Em seu livro Sem Lugar Para se Esconder, Greenwald faz uma crítica sobre a seletividade na hora de criminalizar os vazamentos de documentos governamentais. Os vazamentos que enaltecem o Estado, diz ele, são aplaudidos e premiados. Enquanto os que rompem com o status quo e mostra o Estado que age às sombras, é rapidamente condenado e crucificado. “Os únicos vazamentos que a imprensa de Washington condena são os que contêm informações que os funcionários do governo prefeririam ocultar”, diz Glenn Greenwald.

Facebook, o panóptico da era digital / extraido do blog Joelle L / via Creative Commons

Facebook, o panóptico da era digital / extraido do blog Joelle L / via Creative Commons

Ambos os casos demonstram um Estado que se baseia na vigilância para identificar e punir os dissidentes. Os jornalistas que ousam desafiá-lo são criminalizados, enquanto as fontes chegam a sofrer punições mais severas. O Estado de vigilância silencia aqueles que trazem à luz as suas ações. Ele trabalha para que ele consiga ver a sociedade, sem que ela o veja. Assim como o panóptico de Jeremy Bentham.

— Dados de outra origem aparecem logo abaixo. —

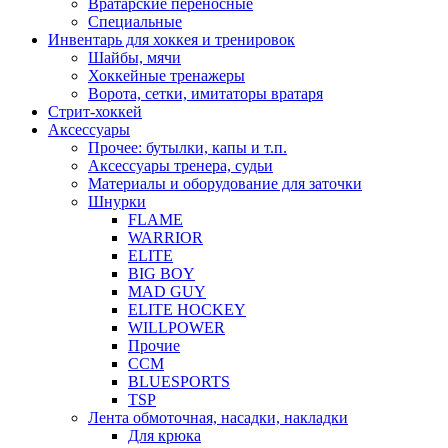
Вратарские переносные
Специальные
Инвентарь для хоккея и тренировок
Шайбы, мячи
Хоккейные тренажеры
Ворота, сетки, имитаторы вратаря
Стрит-хоккей
Аксессуары
Прочее: бутылки, капы и т.п.
Аксессуары тренера, судьи
Материалы и оборудование для заточки
Шнурки
FLAME
WARRIOR
ELITE
BIG BOY
MAD GUY
ELITE HOCKEY
WILLPOWER
Прочие
CCM
BLUESPORTS
TSP
Лента обмоточная, насадки, накладки
Для крюка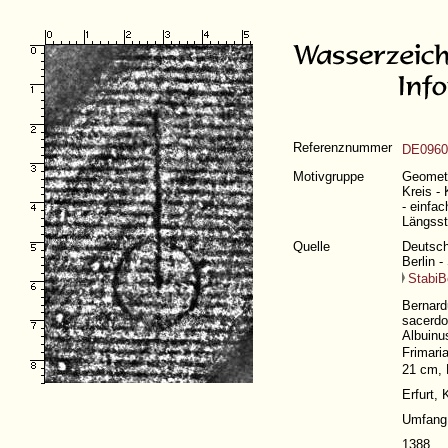
Referenznummer
DE0960
Motivgruppe
Geometr
Kreis -
- einfa
Längsst
Quelle
Deutsch
Berlin -
StabiB
Bernard
sacerdo
Albuinu
Frimari
21 cm, 
Erfurt, 
Umfang 
1388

“Ninguém precisa que a Constituição norte-americana garanta a liberdade da imprensa para os jornalistas poderem ser simpáticos e divulgarem e glorificarem os líderes políticos; a garantia é necessária para que os repórteres possam fazer o contrário” (Glenn Greenwald).

Por isso devemos sempre nos questionar: somos livres de fato? Se acaso a resposta for não, então está na hora de retomarmos a nossa liberdade. A internet fez com que o autoritarismo estatal seja silencioso, quase imperceptível. Mas a censura do jornalismo não se dá apenas com a presença de generais dentro das redações.

Bibliografia

BENTHAM, Jeremy. O Panóptico. 2ª Edição. Belo Horizonte: Editora Autêntica, 2008. 199 p.

GREENWALD, Glenn. Sem Lugar Para se Esconder: Edward Snowden, a NSA e a espionagem do governo americano. Tradução de Fernanda Abreu. Rio de Janeiro: Sextante, 2014, 288 p.